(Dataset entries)
= Beginning of Section =

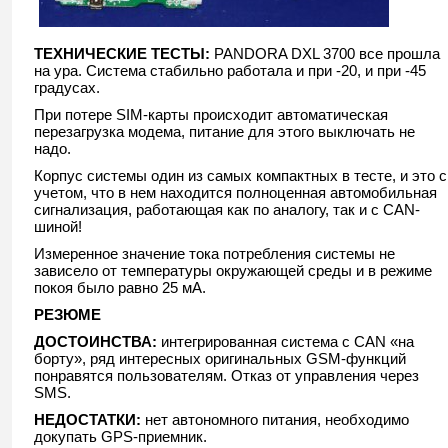
ТЕХНИЧЕСКИЕ ТЕСТЫ:
PANDORA DXL 3700 все прошла
на ура. Система стабильно работала и при -20, и при -45
градусах.
При потере SIM-карты происходит автоматическая
перезагрузка модема, питание для этого выключать не
надо.
Корпус системы один из самых компактных в тесте, и это с
учетом, что в нем находится полноценная автомобильная
сигнализация, работающая как по аналогу, так и с CAN-
шиной!
Измеренное значение тока потребления системы не
зависело от температуры окружающей среды и в режиме
покоя было равно 25 мА.
РЕЗЮМЕ
ДОСТОИНСТВА:
интегрированная система с CAN «на
борту», ряд интересных оригинальных GSM-функций
понравятся пользователям. Отказ от управления через
SMS.
НЕДОСТАТКИ:
нет автономного питания, необходимо
докупать GPS-приемник.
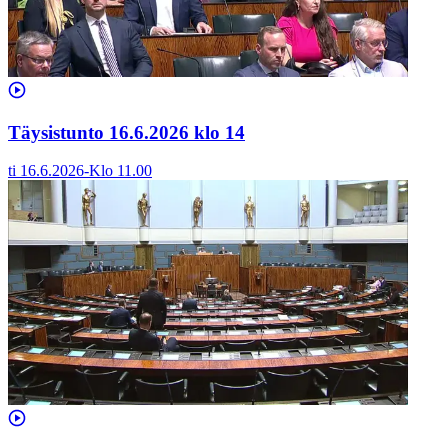
Täysistunto 16.6.2026 klo 14
ti 16.6.2026
-
Klo
11.00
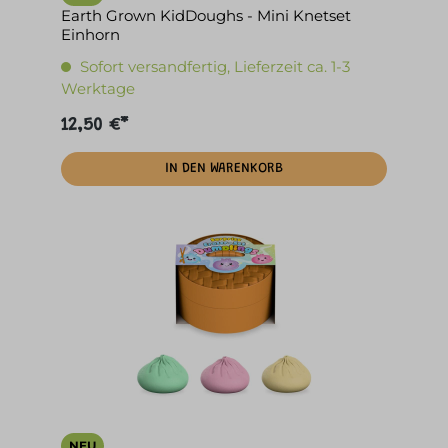
Earth Grown KidDoughs - Mini Knetset
Einhorn
Sofort versandfertig, Lieferzeit ca. 1-3
Werktage
12,50 €*
IN DEN WARENKORB
NEU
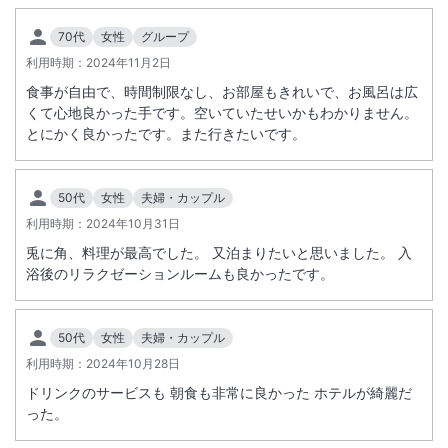
70代
女性
グループ
利用時期：
2024年11月2日
食事が自由で、時間制限なし、お部屋もきれいで、お風呂は広
くて心地良かった手です。空いていたせいかもわかりません。
とにかく良かったです。また行きたいです。
50代
女性
夫婦・カップル
利用時期：
2024年10月31日
兎に角、料理が最高でした。 又泊まりたいと思いました。 入
浴後のリラクゼーションルームも良かったです。
50代
女性
夫婦・カップル
利用時期：
2024年10月28日
ドリンクのサービスも 朝食も非常に良かった ホテルが綺麗だ
った。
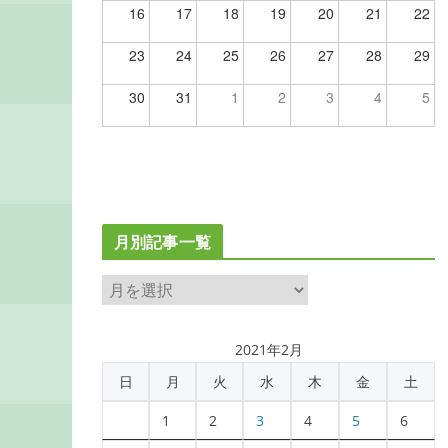
16
17
18
19
20
21
22
23
24
25
26
27
28
29
30
31
1
2
3
4
5
月別記事一覧
月
別
記
2021年2月
事
日
月
火
水
木
金
土
一
覧
1
2
3
4
5
6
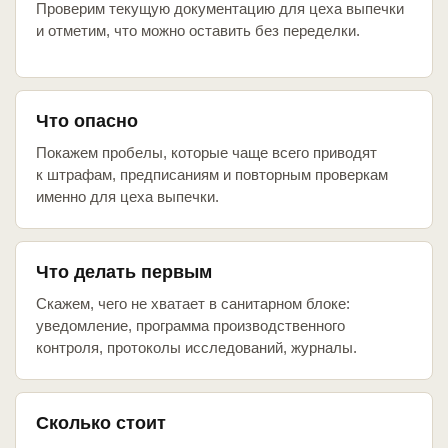
Проверим текущую документацию для цеха выпечки
и отметим, что можно оставить без переделки.
Что опасно
Покажем пробелы, которые чаще всего приводят
к штрафам, предписаниям и повторным проверкам
именно для цеха выпечки.
Что делать первым
Скажем, чего не хватает в санитарном блоке:
уведомление, программа производственного
контроля, протоколы исследований, журналы.
Сколько стоит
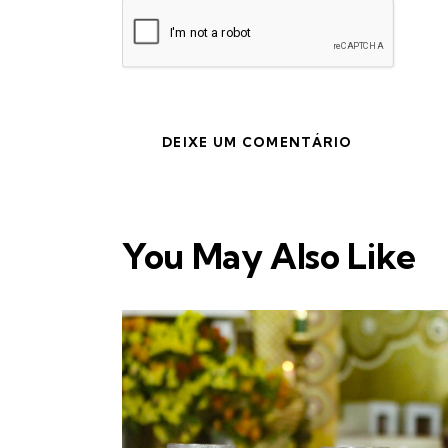
You May Also Like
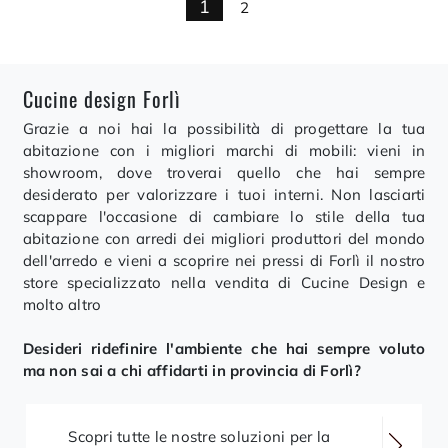
1
2
Cucine design Forlì
Grazie a noi hai la possibilità di progettare la tua
abitazione con i migliori marchi di mobili: vieni in
showroom, dove troverai quello che hai sempre
desiderato per valorizzare i tuoi interni. Non lasciarti
scappare l'occasione di cambiare lo stile della tua
abitazione con arredi dei migliori produttori del mondo
dell'arredo e vieni a scoprire nei pressi di Forlì il nostro
store specializzato nella vendita di Cucine Design e
molto altro
Desideri ridefinire l'ambiente che hai sempre voluto
ma non sai a chi affidarti in provincia di Forlì?
Scopri tutte le nostre soluzioni per la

= End of Section =

Description of the task =>
Write out the records once more, exactly as they stand, with no images.

Answer section =>
ТЕХНИЧЕСКИЕ ТЕСТЫ:
PANDORA DXL 3700 все прошла
на ура. Система стабильно работала и при -20, и при -45
градусах.
При потере SIM-карты происходит автоматическая
перезагрузка модема, питание для этого выключать не
надо.
Корпус системы один из самых компактных в тесте, и это с
учетом, что в нем находится полноценная автомобильная
сигнализация, работающая как по аналогу, так и с CAN-
шиной!
Измеренное значение тока потребления системы не
зависело от температуры окружающей среды и в режиме
покоя было равно 25 мА.
РЕЗЮМЕ
ДОСТОИНСТВА:
интегрированная система с CAN «на
борту», ряд интересных оригинальных GSM-функций
понравятся пользователям. Отказ от управления через
SMS.
НЕДОСТАТКИ:
нет автономного питания, необходимо
докупать GPS-приемник.
Täysistunto 16.6.2026 klo 14
ti 16.6.2026
-
Klo
11.00
Earth Grown KidDoughs - Mini Knetset
Einhorn
Sofort versandfertig, Lieferzeit ca. 1-3
Werktage
12,50 €*
IN DEN WARENKORB
NEU
70代
女性
グループ
利用時期：
2024年11月2日
食事が自由で、時間制限なし、お部屋もきれいで、お風呂は広
くて心地良かった手です。空いていたせいかもわかりません。
とにかく良かったです。また行きたいです。
50代
女性
夫婦・カップル
利用時期：
2024年10月31日
兎に角、料理が最高でした。 又泊まりたいと思いました。 入
浴後のリラクゼーションルームも良かったです。
50代
女性
夫婦・カップル
利用時期：
2024年10月28日
ドリンクのサービスも 朝食も非常に良かった ホテルが綺麗だ
った。
16
17
18
19
20
21
22
23
24
25
26
27
28
29
30
31
1
2
3
4
5
月別記事一覧
月
別
記
2021年2月
事
日
月
火
水
木
金
土
一
覧
1
2
3
4
5
6
Проверим текущую документацию для цеха выпечки
и отметим, что можно оставить без переделки.
Что опасно
Покажем пробелы, которые чаще всего приводят
к штрафам, предписаниям и повторным проверкам
именно для цеха выпечки.
Что делать первым
Скажем, чего не хватает в санитарном блоке:
уведомление, программа производственного
контроля, протоколы исследований, журналы.
Сколько стоит
You May Also Like
1
2
Cucine design Forlì
Grazie a noi hai la possibilità di progettare la tua
abitazione con i migliori marchi di mobili: vieni in
showroom, dove troverai quello che hai sempre
desiderato per valorizzare i tuoi interni. Non lasciarti
scappare l'occasione di cambiare lo stile della tua
abitazione con arredi dei migliori produttori del mondo
dell'arredo e vieni a scoprire nei pressi di Forlì il nostro
store specializzato nella vendita di Cucine Design e
molto altro
Desideri ridefinire l'ambiente che hai sempre voluto
ma non sai a chi affidarti in provincia di Forlì?
Scopri tutte le nostre soluzioni per la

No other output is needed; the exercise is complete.